For four summers, Lily was the rambunctious child who dashed in and out of her father’s meetings and had the run of the grounds at the O’Neill, charming everyone and reminding us that the making of theatre might, at its best, achieve the inquisitiveness and innocence of a youth.
While she has probably forgotten it – and me as I haven’t seen her in years – I took Lily to what was probably her very first professional baseball game, putting me in the unlikely position of explaining sports, a rare task for me.
Matthew is the nephew of Jonathan Larson, the creator of Rent. I did not know Jonathan, but did come to know his sister and parents during my time at the American Theatre Wing.
I arranged with them for the Wing to take over the awarding of the Jonathan Larson Grants, taking over for the Jonathan Larson Foundation, which they had run.
In more recent years, I’ve communicated with the Larsons over instances when Rent faced censorship, and I’ve worked to ensure the productions went on, with varying success.
I had less direct exposure to Matthew than I did to Lily, but the time in which I came to know his family coincided with his undergraduate and graduate years at the Yale School of Drama.
His mother would often let me know what he was up to in my hometown, working in some of the spaces where I first came to deeply love theatre. I felt a connection, even if at a remove.
So as someone without children, I felt a bit paternal as Lily and Matthew each had their work showcased in New York for the first time (though to be clear, Matt’s dad is alive and well).
Because one doesn’t review readings or one-off concerts, and because I was predisposed to enjoy whatever I saw, I won’t say anything about what I saw of their work.
What I can say is that I genuinely want to see more of what they do, and to the degree possible, I will.
I can presumptuously say that they did themselves and their families proud as they emerged in New York as the next generation of Houghtons and Larsons creating work for the stage.
I can also say that I sat with a smile on my face throughout both shows, thinking not just of those present but those gone too soon, both men my age, one a friend I miss, the other someone I wish I’d known.
Because I wasn’t attending either event intending to write about them at all, I wasn’t taking notes.
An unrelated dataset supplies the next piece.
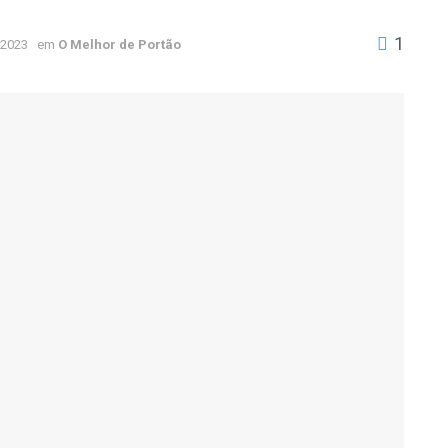
1
 2023
em
O Melhor de Portão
But late in Matthew’s concert, a snippet of lyric struck me and I scribbled it down with the pen meant for signing my credit card slip. If I heard it correctly, it was, “Preserve in love who you really are”, a lovely sentiment.
For Matthew and Lily, they are at the start of preserving not only who they are in their work, but those who came before them as well. Through their families, Jonathan and Jim have theatrical legacies that will live and grow in new and perhaps unexpected ways for many years to come.
This week in US theatre
A piece of the Public Theater’s own history is the focus of Richard Nelson’s new play Illyria, which opens officially on Monday night under the playwright’s direction. It examines the efforts of the theatre’s founder, the late Joseph Papp, to establish a free outdoor Shakespeare theatre in Central Park, rousing the opposition of the city’s elites.
Tectonic Theater Project, the company behind such works as Gross Indecency and The Laramie Project, debuts its newest work, Uncommon Sense, about living on the autism spectrum, on Thursday night Off-Broadway at the Sheen Center. It’s written by Anushka Paris-Carter and Andy Paris, the latter also directing.
Ayad Akhtar returns audiences to the days of high-flying bond traders in the 1980s with his new play Junk, opening Thursday at Lincoln Center Theater. Steven Pasquale plays the central master of the universe under the direction of Doug Hughes.